Permeability Performance on Porous Structure of Injection Mold Fabricated by Metal Laser Sintering Combined with High Speed Milling
Hiroyuki Narahara, Sho Takeshita, Hirofumi Fukumaru,
Hiroshi Koresawa, and Hiroshi Suzuki
Department of Mechanical Information Science and Technology, Kyushu Institute of Technology, 680-4 Kawazu, Iizuka-shi, Fukuoka 820-8502, Japan
Metal Laser Sintering Combined with High Speed Milling is the technology in which high speed cutting is united with the selective laser sintering process. By changing the conditions of laser beam irradiation, it is possible to build a sintered porous media which has a hole in an arbitrary part by this process. If the mold tool of this structure is used for injection molding, it is proved that the compressed air imprisoned in the mold and the gas coming out of resin are discharged from it, poor molding can be reduced.

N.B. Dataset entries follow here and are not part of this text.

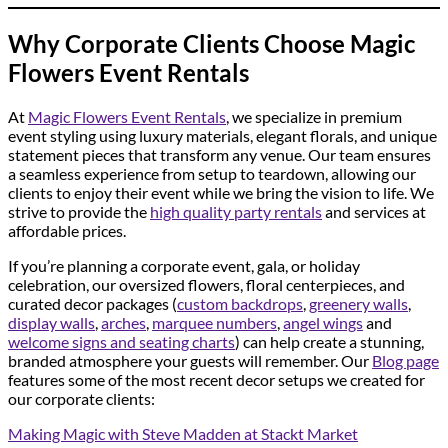
Why Corporate Clients Choose Magic
Flowers Event Rentals
At
Magic Flowers Event Rentals
, we specialize in premium
event styling using luxury materials, elegant florals, and unique
statement pieces that transform any venue. Our team ensures
a seamless experience from setup to teardown, allowing our
clients to enjoy their event while we bring the vision to life. We
strive to provide the
high quality party rentals
and services at
affordable prices.
If you’re planning a corporate event, gala, or holiday
celebration, our oversized flowers, floral centerpieces, and
curated decor packages (
custom backdrops
,
greenery walls
,
display walls
,
arches
,
marquee numbers
,
angel wings
and
welcome signs and seating charts
) can help create a stunning,
branded atmosphere your guests will remember. Our
Blog page
features some of the most recent decor setups we created for
our corporate clients:
Making Magic with Steve Madden at Stackt Market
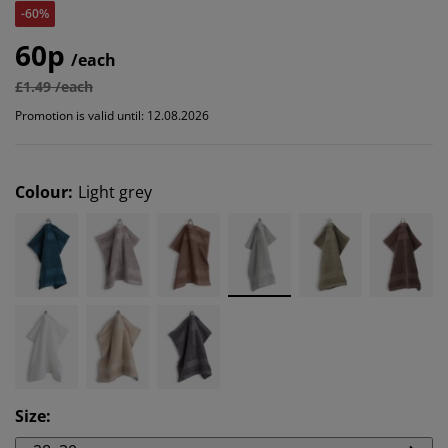
-60%
60p
/each
£1.49 /each
Promotion is valid until: 12.08.2026
Colour
:
Light grey
Size
:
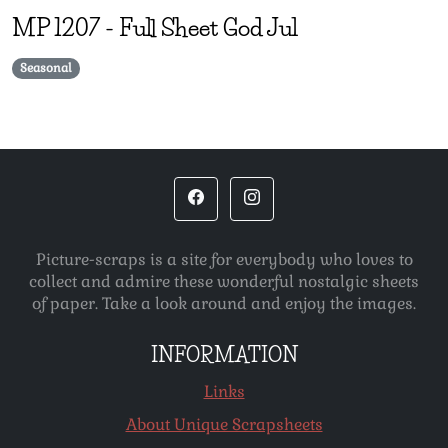
MP
1207
-
Full Sheet God Jul
Seasonal
Picture-scraps is a site for everybody who loves to
collect and admire these wonderful nostalgic sheets
of paper. Take a look around and enjoy the images.
INFORMATION
Links
About Unique Scrapsheets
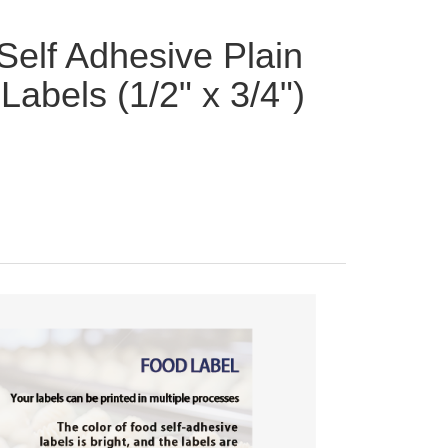
Self Adhesive Plain
Labels (1/2" x 3/4")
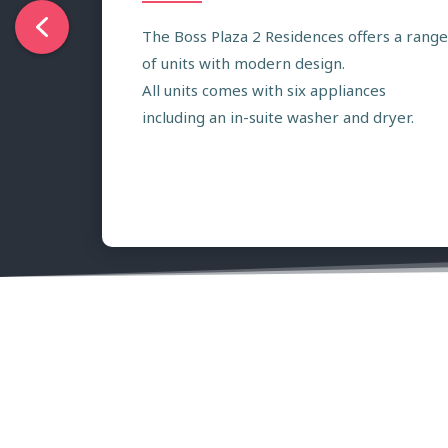
The Boss Plaza 2 Residences offers a range
of units with modern design.
All units comes with six appliances
including an in-suite washer and dryer.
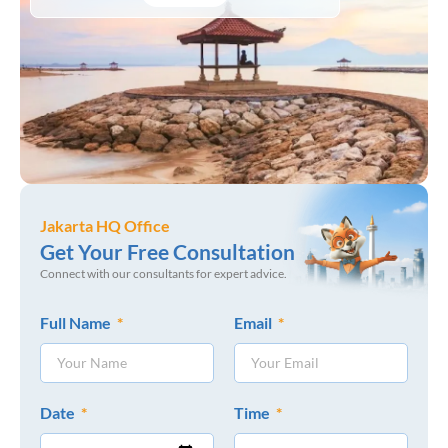
Jakarta HQ Office
Get Your Free Consultation
Connect with our consultants for expert advice.
Full Name
Email
Date
Time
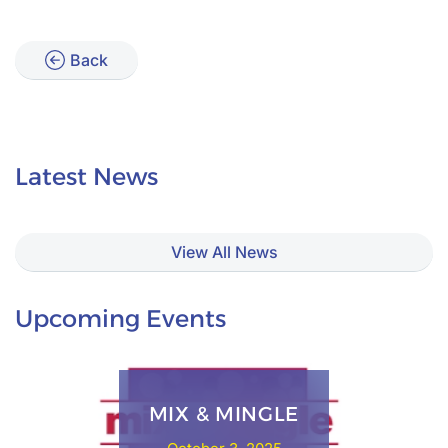
Back
Latest News
View All News
Upcoming Events
MIX & MINGLE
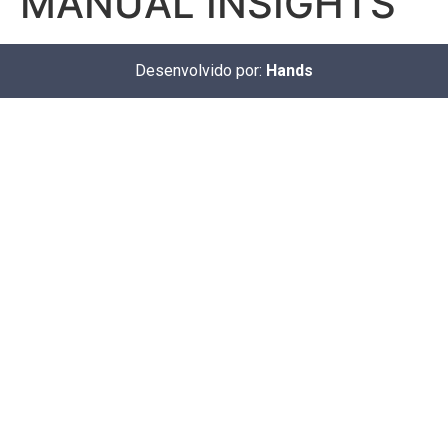
MANUAL INSIGHTS
Desenvolvido por:
Hands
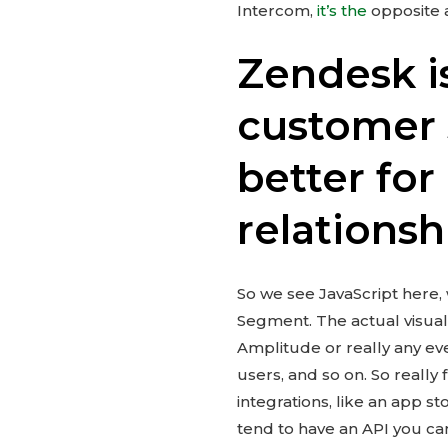
Intercom,
it’s the
opposite 
Zendesk i
customer 
better fo
relationsh
So we see JavaScript here, w
Segment. The actual visual
Amplitude or really any eve
users, and so on. So really 
integrations, like an app st
tend to have an API you ca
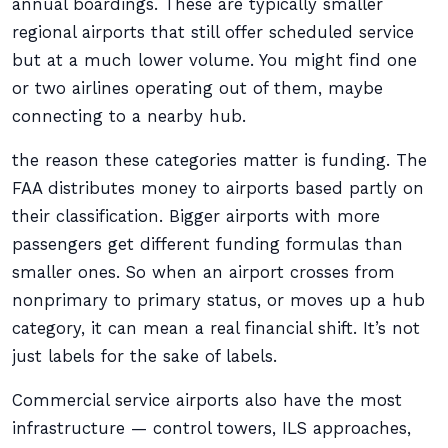
annual boardings. These are typically smaller
regional airports that still offer scheduled service
but at a much lower volume. You might find one
or two airlines operating out of them, maybe
connecting to a nearby hub.
the reason these categories matter is funding. The
FAA distributes money to airports based partly on
their classification. Bigger airports with more
passengers get different funding formulas than
smaller ones. So when an airport crosses from
nonprimary to primary status, or moves up a hub
category, it can mean a real financial shift. It’s not
just labels for the sake of labels.
Commercial service airports also have the most
infrastructure — control towers, ILS approaches,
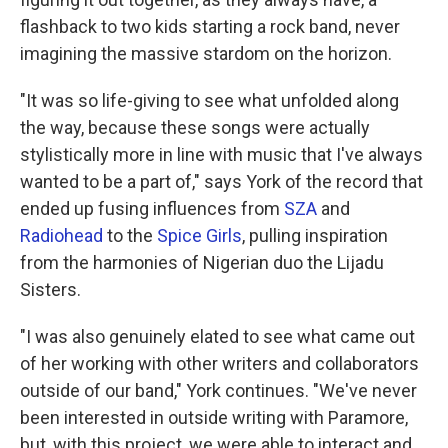
flashback to two kids starting a rock band, never
imagining the massive stardom on the horizon.
"It was so life-giving to see what unfolded along
the way, because these songs were actually
stylistically more in line with music that I've always
wanted to be a part of," says York of the record that
ended up fusing influences from
SZA
and
Radiohead
to the
Spice Girls
, pulling inspiration
from the harmonies of Nigerian duo the Lijadu
Sisters.
"I was also genuinely elated to see what came out
of her working with other writers and collaborators
outside of our band," York continues. "We've never
been interested in outside writing with Paramore,
but, with this project, we were able to interact and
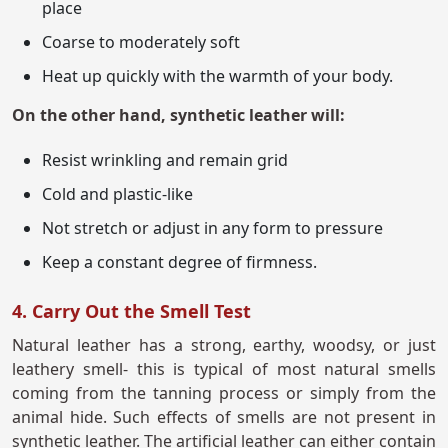
place
Coarse to moderately soft
Heat up quickly with the warmth of your body.
On the other hand, synthetic leather will:
Resist wrinkling and remain grid
Cold and plastic-like
Not stretch or adjust in any form to pressure
Keep a constant degree of firmness.
4. Carry Out the Smell Test
Natural leather has a strong, earthy, woodsy, or just
leathery smell- this is typical of most natural smells
coming from the tanning process or simply from the
animal hide. Such effects of smells are not present in
synthetic leather. The artificial leather can either contain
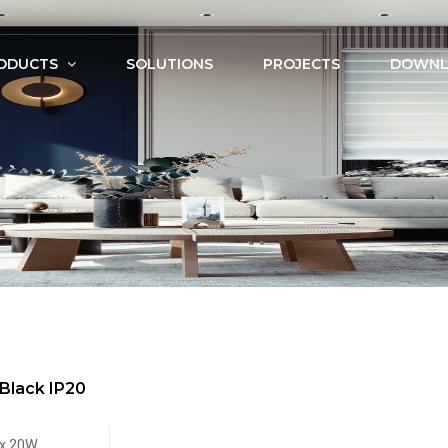
ODUCTS
SOLUTIONS
PROJECTS
DOWNL
Black IP20
x.20W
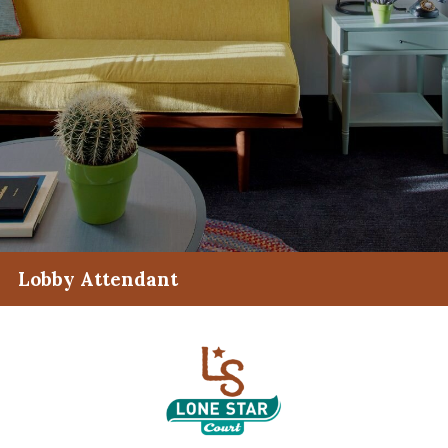
Lobby Attendant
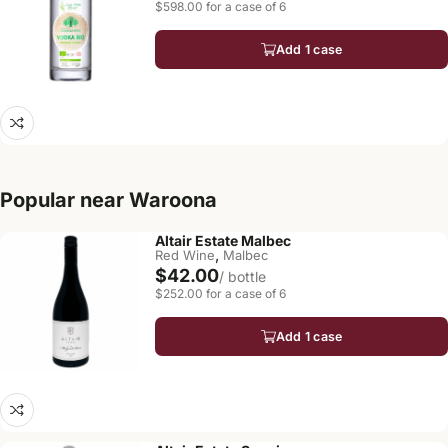
$598.00 for a case of 6
Add 1 case
Popular near Waroona
Altair Estate Malbec
,
Red Wine
Malbec
$42.00
/ bottle
$252.00 for a case of 6
Add 1 case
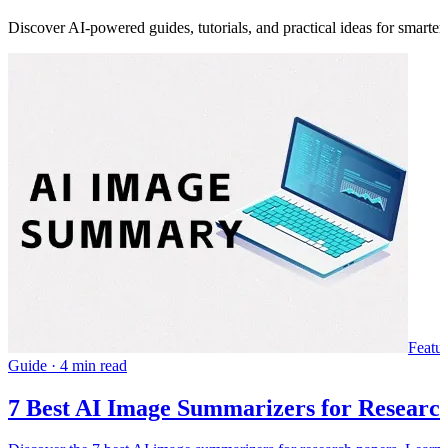
Discover AI-powered guides, tutorials, and practical ideas for smarter
Featu
Guide
·
4 min read
7 Best AI Image Summarizers for Research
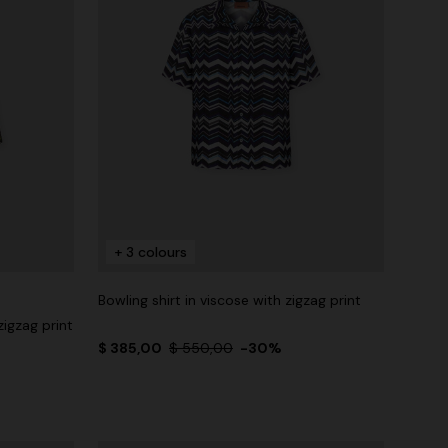
+ 3 colours
Bowling shirt in viscose with zigzag print
zigzag print
$ 385,00
$ 550,00
-30%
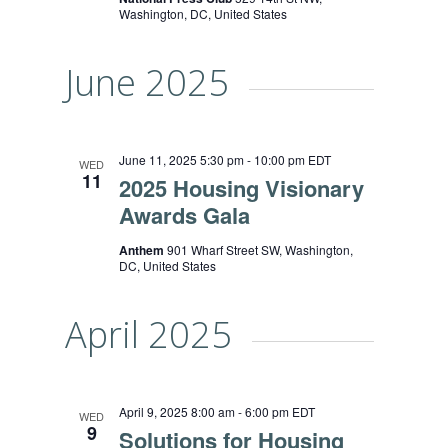
Washington, DC, United States
June 2025
June 11, 2025 5:30 pm
-
10:00 pm
EDT
WED
11
2025 Housing Visionary
Awards Gala
Anthem
901 Wharf Street SW, Washington,
DC, United States
April 2025
April 9, 2025 8:00 am
-
6:00 pm
EDT
WED
9
Solutions for Housing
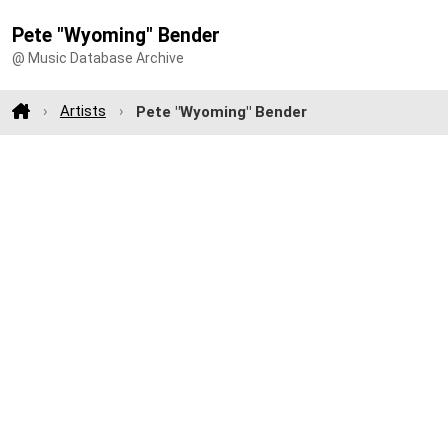
Pete "Wyoming" Bender
@ Music Database Archive
Artists
Pete "Wyoming" Bender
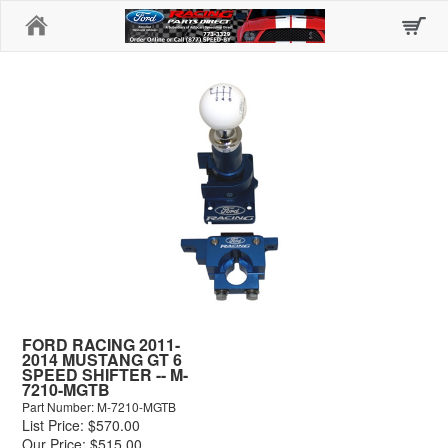
Home
FORD RACING 2011-
2014 MUSTANG GT 6
SPEED SHIFTER -- M-
7210-MGTB
Part Number: M-7210-MGTB
List Price: $570.00
Our Price: $515.00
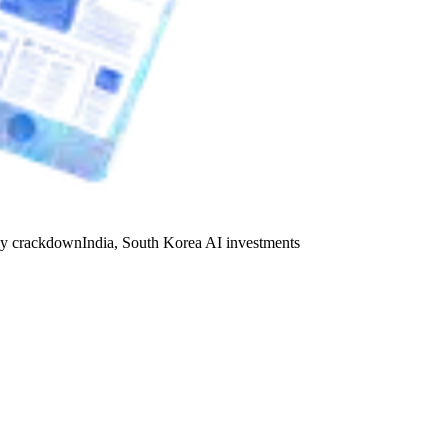
y crackdown
India, South Korea AI investments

However, as sintered porous media is hard to control for the size and position of an ordered macroporous structure, it is difficult to build porous media with an ordered macroporous structure deliberately. This results in a smaller amount of airflow and a greater variation in airflow. In order to solve this problem, latticework is proposed as a new gas permeable structure in this paper. Different from a lower density sintered structure, metallic powder is sintered and fused using a laser beam with a high energy density, and fusion is carried out into the latticework structure. The fused gaps of the structure serve as a hole. Since each hole will keep the position and become the ordered macroporous structure even if lamination continues, the improvement in performance of gas permeability is expected. The airflow equation for the structural design to satisfy a required airflow rate is also examined in this paper.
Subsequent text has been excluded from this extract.